Creating an AI strategy: 5. Assessing quality of models

Once the model is trained, you have some data to analyze. Here are 3 things you’ll have to work with.

Analyze “Confidence vs Win%” chart.
Explore input parameters' importance.
Backtest your model on the data it has never seen before.

In general, first hing you want to do is to discard bad models quickly. Models which are not promising can either be discarded or transformed (i.e, by tweaking the inputs). Models which are promising should be explored further. Ultimately, all the good models you find should be backtested on some previously unseen data. Once you get a good backtest, you’re ready to go with forward testing.

Confidence vs Win% chart

During the training process, the AI model is being trained on a portion of your data, but the “quality of its predictions” is being assessed on a different data set (see “1. Define the learning data set”). Checking the model quality on a test data set is not as biased as analyzing its results on the training data set. That’s not completely unbiased either, but still better (see “Backtest your models” below). Analyzing your model results on the test data set is a good first step.

We display all the data about how the model performs on the test data set as one chart.
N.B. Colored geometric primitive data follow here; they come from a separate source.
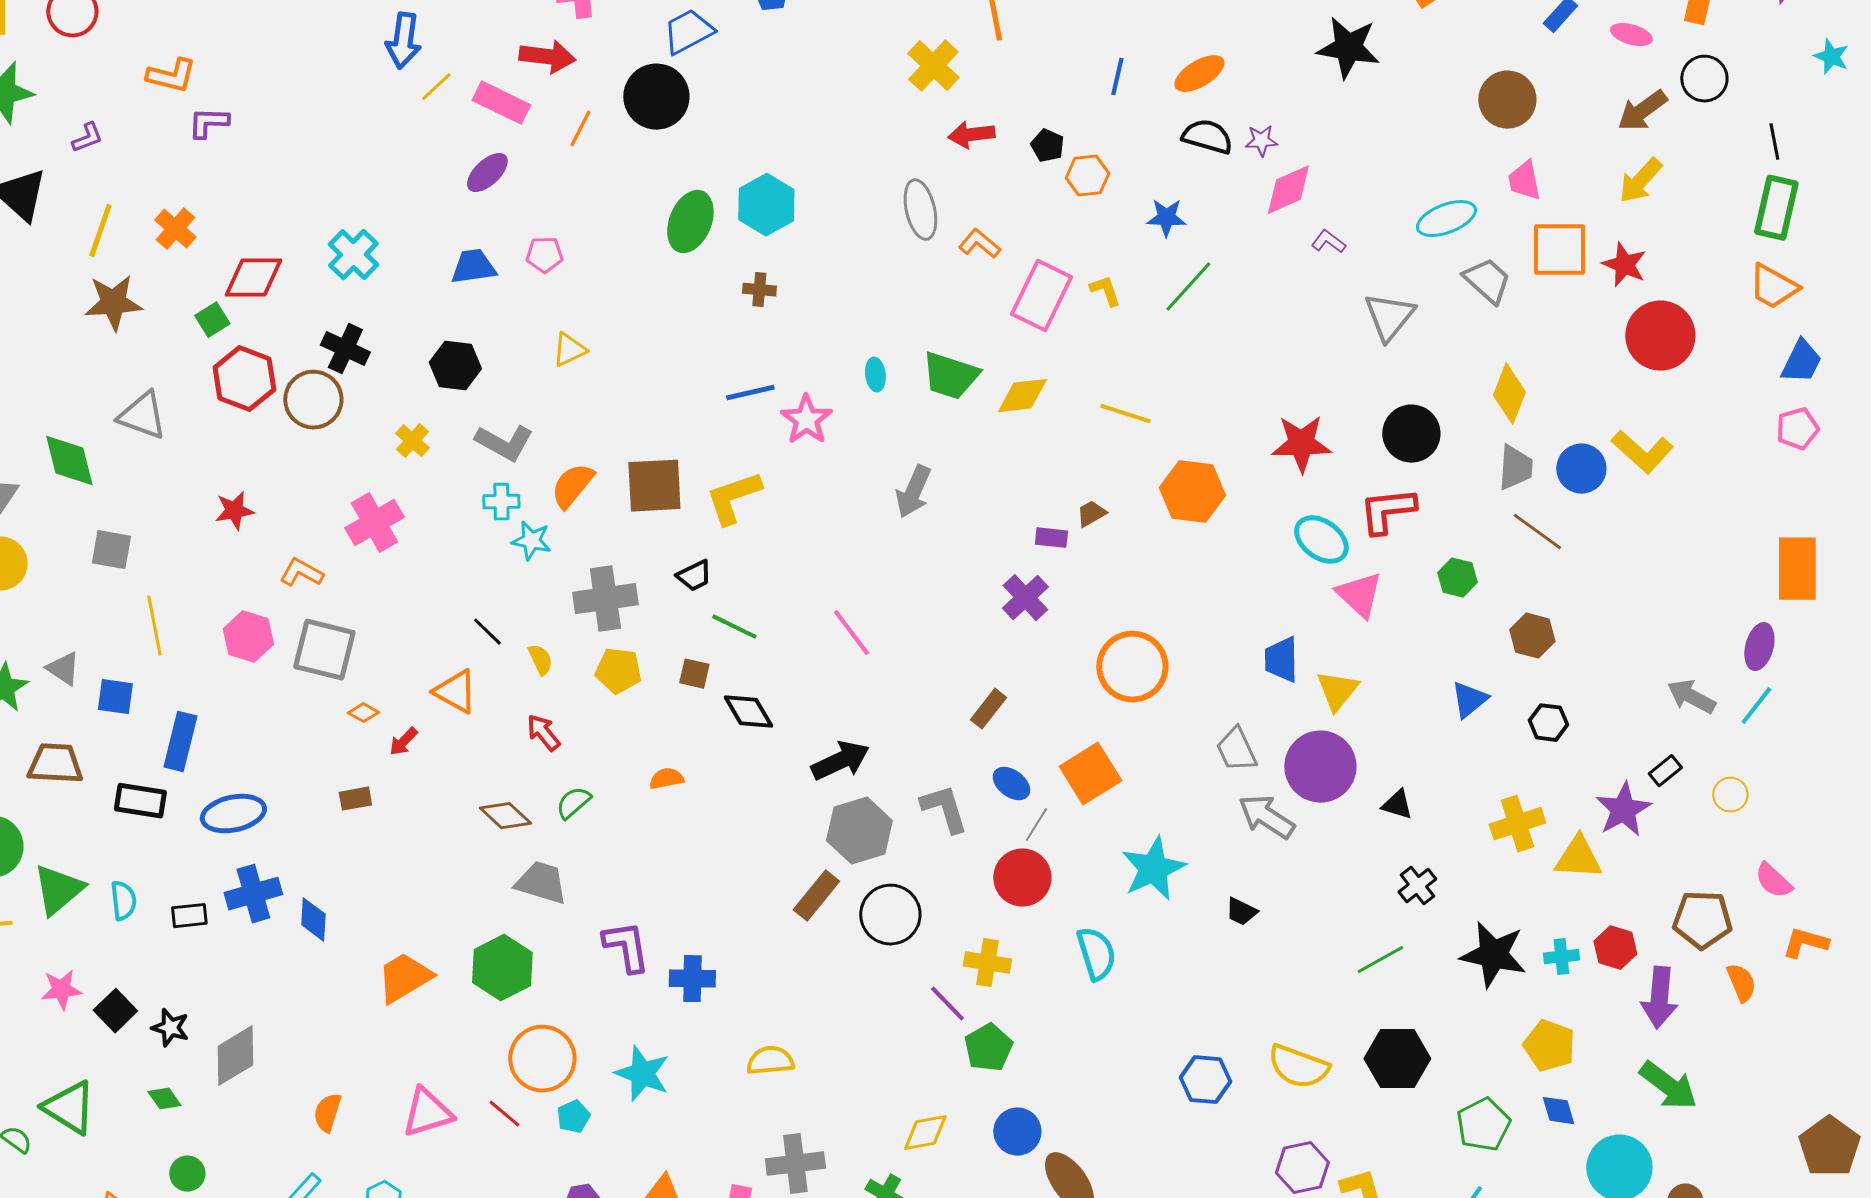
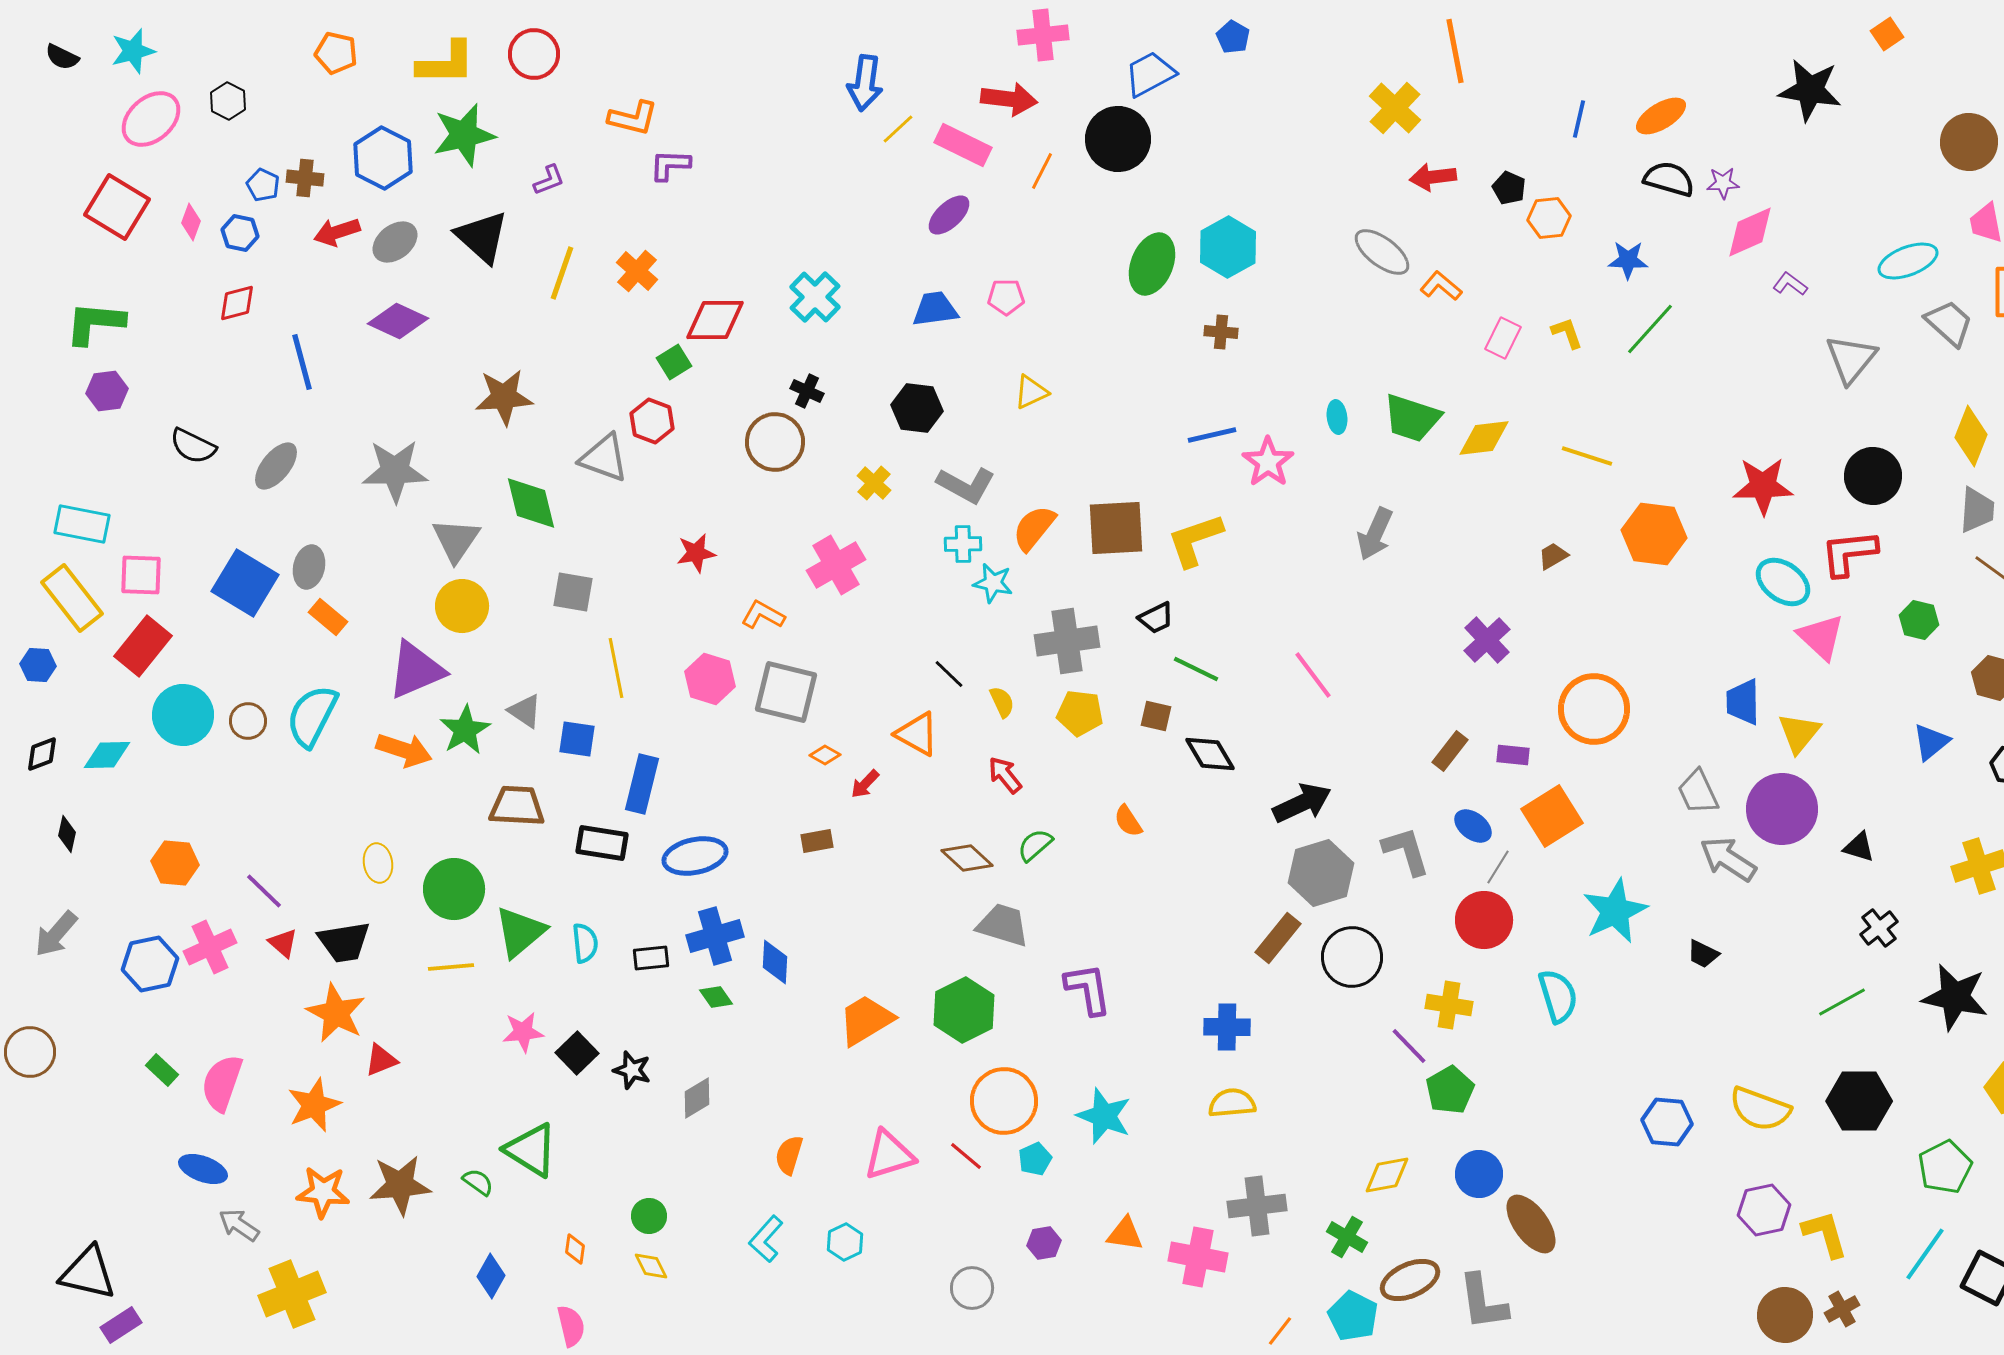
gray ellipse: (920, 210) -> (1382, 252), turned -40
pink rectangle: (1041, 296) -> (1503, 338), size x0.6
brown star: (113, 303) -> (504, 397), moved
black cross: (345, 349) -> (807, 391), size x0.7
red hexagon: (244, 379) -> (652, 421), moved, size x0.7
purple rectangle: (1051, 538) -> (1513, 755), moved
orange semicircle: (666, 779) -> (1128, 821), turned -112
blue cross: (692, 979) -> (1227, 1027), moved
gray diamond: (235, 1056) -> (697, 1098), size x0.7
green diamond: (164, 1099) -> (716, 997), moved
This is the Confidence vs Win% chart.

Any time a model generates a signal, it typically has a sense for “how confident a model is about the fact that this signal must exist” (opposed to “no signal here”). For example, for a Random Forest, if 40% of trees vote a signal, then the confidence level would be 40%. While 40% is not looking good (in the end, 60% of the ensemble has voted “no signal”!), please remember that fixed RR signals are all about Win%, not about beign right all the time.

Confidence is a crucial part of the equation. Naturally, the higher confidence you demand for your signals, the less of them you will receive. At a confidence level of 0% you would take any prediction of a model for “there’s a signal”. In the vast majority of cases that won’t work well. At a confidence level of 100% you might have no signals at all or 2 signals a year. It depends.
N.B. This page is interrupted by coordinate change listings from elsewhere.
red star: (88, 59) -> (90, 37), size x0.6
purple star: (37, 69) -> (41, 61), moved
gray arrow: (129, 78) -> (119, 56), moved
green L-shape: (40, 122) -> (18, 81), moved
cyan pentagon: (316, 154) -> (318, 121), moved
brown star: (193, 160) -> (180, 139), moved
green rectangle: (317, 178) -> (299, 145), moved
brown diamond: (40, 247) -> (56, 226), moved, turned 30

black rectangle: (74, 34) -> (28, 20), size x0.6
It’s very important not to misinterpret “being confident” for “being right”. Sometimes models will be very much positive about legitimately bad decisions.

Remember that you’re assessing your model quality on a particular data set (the “test data” set). Once training a model is done, we run it a few times on this test data set, and every time we demand higher confidence signals. We start from 0% confidence, then 8% confidence, then 16% and so on — all the way up to 100%. At every level of confidence, we record 2 things: the amount of signals we’ve got, and what portion of these signals were winning signals. That’s how we accumulate data about “win% at each level of confidence”. We use data directly to paint a chart.

Here’s one example of a chart like that. The point with a white circle around it literally tells you that if you accept 50%+ for signal confidence, then this model would give you 21 winning signals on the test data set, with the win rate of 53%. So you’d get 40 signals, 21 of which would result in gains (according to your combination of TP/SL).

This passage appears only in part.